Improvement and Innovation. Continuous quality improvement and innovation strategies include developing metrics, maintaining the current systems, and using communication research to inform communications, the committee noted.

Independence. The ISO needs to be free from internal and external influence to protect the scientific independence of the office, the committee noted. The ISO needs to be supported both administratively and financially, but should be kept out of the activities of policy making or promoting vaccine advocacy, they said. “Independence means being insulated, it does not mean being isolated,” Henney said in the webinar. Consultation with other agencies is important to the ISO’s work, but the final decision-making must be with the ISO, and the scientific content of risk communication must remain in this office and be articulated from them, Henney emphasized.

Data Sources Reviewed

The report noted the sources effectively used multiple existing vaccine safety monitoring systems to assess COVID-19 vaccine safety, including the Vaccine Adverse Event Reporting System, the Vaccine Safety Datalink, and the Clinical Immunization Safety Assessment.
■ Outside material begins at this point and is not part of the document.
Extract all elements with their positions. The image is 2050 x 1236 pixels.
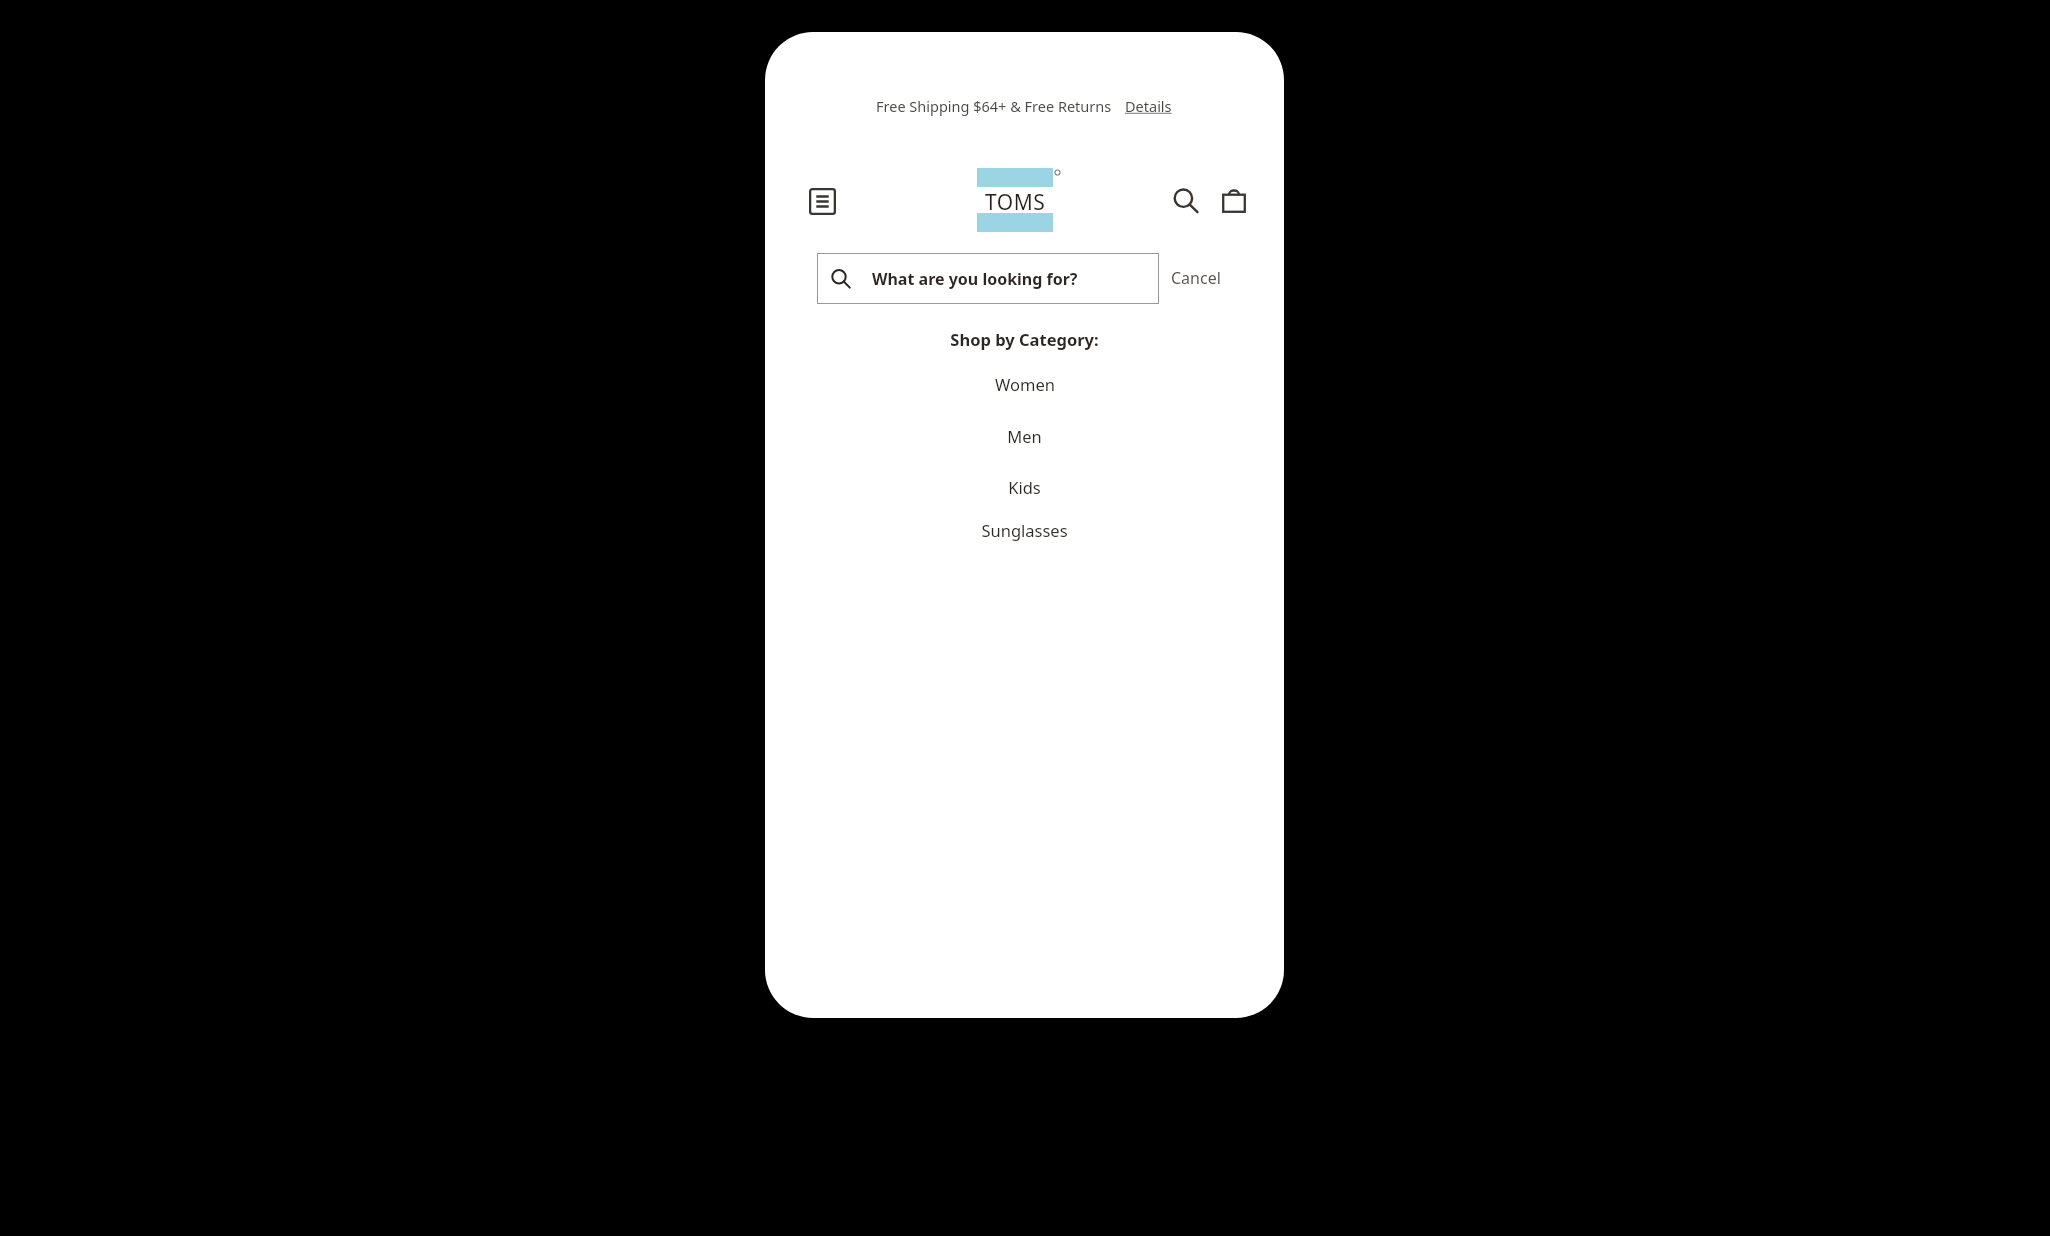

Two newer systems also were used: the COVID-19 Vaccine Pregnancy Registry, which collected data from pregnant women that are mainly unavailable in clinical trials, and V-safe, a program in which individuals use their smartphones to report symptoms or reactions after vaccinations that provides near- or real-time data on side effects.

Looking ahead, “We need to increase the understanding and the confidence in the studies of risk,” Perry N. Halkitis said in the webinar. “ISO merits the nation’s trust,” he added.

The work of vaccine monitoring could be enhanced by following the five recommendations, and by a commitment on the part of the CDC director to protect the independence of the office, the committee members emphasized in the webinar. Ideally, a robust and trusted ISO will lead to increased public confidence in vaccine programs, they concluded.

The report was commissioned by the CDC. The committee members had no financial conflicts to disclose.